Exploring and annotating datasets - digitalmethodsinitiative/4cat GitHub Wiki

4CAT’s Explorer lets you browse and annotate datasets in a way that closely resembles the original platform the data came from. For example, tweets are rendered as interactive HTML cards—with images, names, clickable links, and retweet metrics—making them far more readable than plain rows in Excel.

To open the Explorer, click the Explore & annotate button on your dataset’s page.

Admin note: Explorer settings can be adjusted via Control panel → Settings → Explorer.

By default, the Explorer displays the first few items in your dataset. You can re-order the view using the dropdown to sort by any field. The example below shows BlueSky posts mentioning "4CAT".

Not all data sources have Explorer templates; check this folder for supported data sources. If no template is present, a generic template is used, which shows the id, thread_id, timestamp, author, subject, body, and image fields of uploaded items.

Anonymisation

When a dataset is anonymised, the Explorer will only display anonymised items and will remove links to the original posts. This supports ethical research practices while preserving valuable contextual information. See the image above.

Note: Some fields may still contain personal data—review carefully before sharing or publishing.

Annotations

Annotations are pieces of additional data added to an existing dataset. For example, you might add an extracted_url annotation to BlueSky posts. In essence, annotations let you enrich and label your data, whether with informal field notes or structured categories.

Annotation fields are included when downloading a dataset and can also be used as inputs for various processors, making them a useful starting point for deeper analysis.
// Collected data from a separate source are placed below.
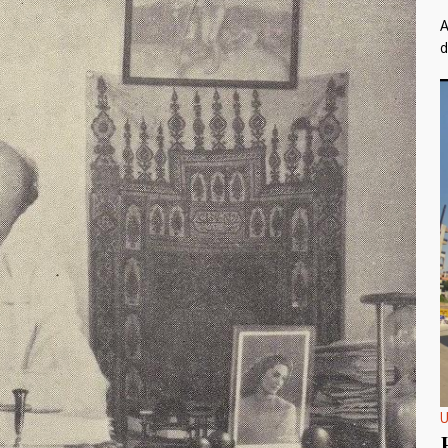
A
d
U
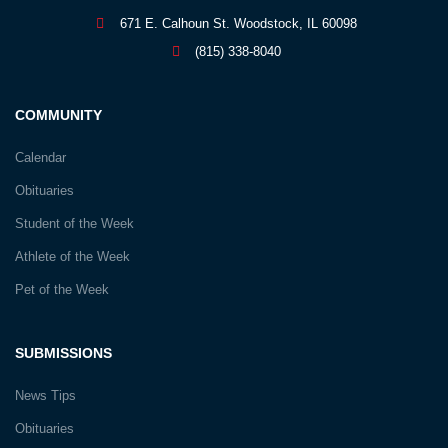
671 E. Calhoun St. Woodstock, IL 60098
(815) 338-8040
COMMUNITY
Calendar
Obituaries
Student of the Week
Athlete of the Week
Pet of the Week
SUBMISSIONS
News Tips
Obituaries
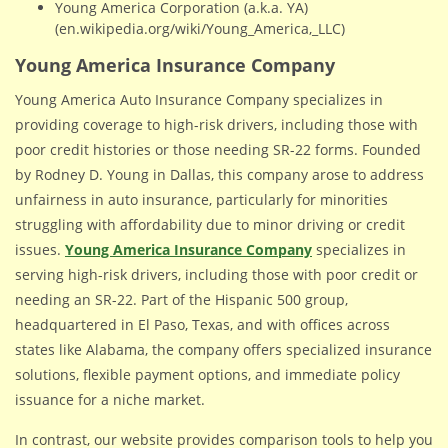
Young America Corporation (a.k.a. YA)
(en.wikipedia.org/wiki/Young_America,_LLC)
Young America Insurance Company
Young America Auto Insurance Company specializes in
providing coverage to high-risk drivers, including those with
poor credit histories or those needing SR-22 forms. Founded
by Rodney D. Young in Dallas, this company arose to address
unfairness in auto insurance, particularly for minorities
struggling with affordability due to minor driving or credit
issues.
Young America Insurance Company
specializes in
serving high-risk drivers, including those with poor credit or
needing an SR-22. Part of the Hispanic 500 group,
headquartered in El Paso, Texas, and with offices across
states like Alabama, the company offers specialized insurance
solutions, flexible payment options, and immediate policy
issuance for a niche market.
In contrast, our website provides comparison tools to help you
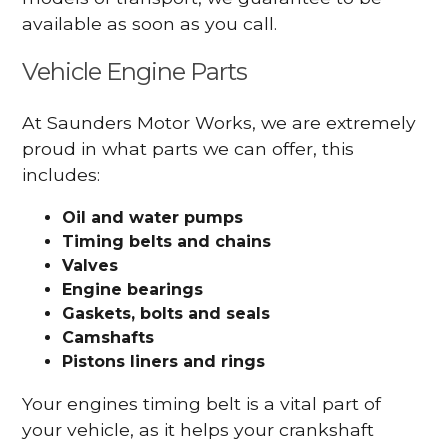
available as soon as you call.
Vehicle Engine Parts
At Saunders Motor Works, we are extremely
proud in what parts we can offer, this
includes:
Oil and water pumps
Timing belts and chains
Valves
Engine bearings
Gaskets, bolts and seals
Camshafts
Pistons liners and rings
Your engines timing belt is a vital part of
your vehicle, as it helps your crankshaft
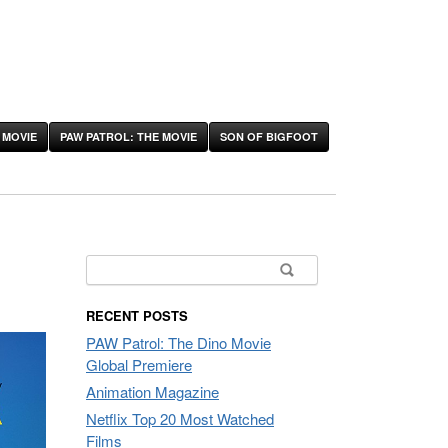
 MOVIE
PAW PATROL: THE MOVIE
SON OF BIGFOOT
Search
for:
RECENT POSTS
PAW Patrol: The Dino Movie
Global Premiere
Animation Magazine
Netflix Top 20 Most Watched
Films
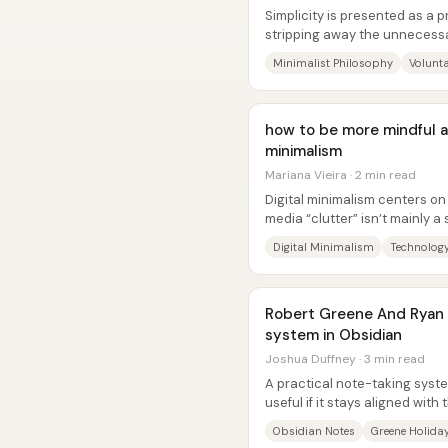
Simplicity is presented as a p
stripping away the unneces
social obligations, digital...
Minimalist Philosophy
Volunta
how to be more mindful a
minimalism
Mariana Vieira · 2 min read
Digital minimalism centers on
media “clutter” isn’t mainly a
and-reward problem....
Digital Minimalism
Technology
Robert Greene And Ryan 
system in Obsidian
Joshua Duffney · 3 min read
A practical note-taking system
useful if it stays aligned with
system should help a...
Obsidian Notes
Greene Holida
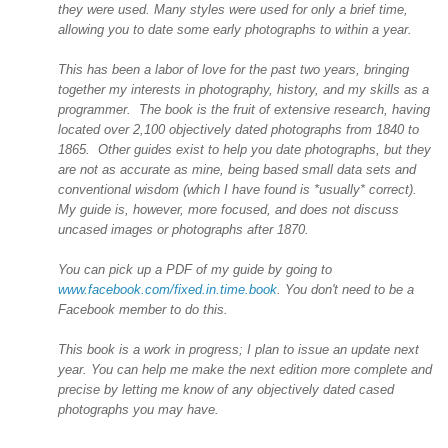
they were used. Many styles were used for only a brief time,
allowing you to date some early photographs to within a year.
This has been a labor of love for the past two years, bringing
together my interests in photography, history, and my skills as a
programmer. The book is the fruit of extensive research, having
located over 2,100 objectively dated photographs from 1840 to
1865. Other guides exist to help you date photographs, but they
are not as accurate as mine, being based small data sets and
conventional wisdom (which I have found is *usually* correct).
My guide is, however, more focused, and does not discuss
uncased images or photographs after 1870.
You can pick up a PDF of my guide by going to
www.facebook.com/fixed.in.time.book
. You don't need to be a
Facebook member to do this.
This book is a work in progress; I plan to issue an update next
year. You can help me make the next edition more complete and
precise by letting me know of any objectively dated cased
photographs you may have.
In 4CAT, annotations can be generated manually and through processors:

Manual annotations

Annotations can be made by yourself in the Explorer. You first need to create an annotation field. On the top of the Explorer page, click Edit fields to add, change, and delete annotation fields.

Click New field to add a new annotation field. Give it a Label via the left-most text box. The dropdown then lets you choose the type of manual annotation. The following types are currently supported:

  • Text: a simple text input.
  • Text (large): a larger text input.
  • Single choice: a dropdown menu that lets you select one option.
  • Multiple choice: checkboxes where you can select multiple options.

Clicking Update fields will apply your changes to the page. You can then start annotating:

The Show annotations toggle lets you show or hide annotations for all items in the Explorer. You can also hide specific fields using the eye icon in the fields editor. This is especially helpful during intercoder reliability checks, where maintaining coder independence is important.

Manual annotations save automatically after you edited them, and you can use the Save annotations button on the top of the page to be sure. Annotations can be made simultaneously by different users, but new changes will override old ones.

Processor-made annotations

Some processors can automatically generate annotations. For instance, most LLM-based processors can add annotations directly to the parent dataset.

These machine-generated annotations work just like human-created ones: you can view them in the Explorer, sort items based on their values, or use them as input for further processors.

If a processor can generate annotations, it will look as follows:

Some processors can generate multiple annotations:

When the processor is ran, the annotations will show up in the Explorer. This is an example of a BlueSky post being annotated with the Extract URLs processor:

This can get quite elaborate with various post-processors. Below you for instance see a TikTok dataset annotated with audio transcripts, possible through running the processors Download TikTok videos -> Extract audio from videos -> Audio to text.

These processor-made annotations can then form the input for manual coding, or other processors. Why not run text analysis processors on the audio transcripts from TikTok videos?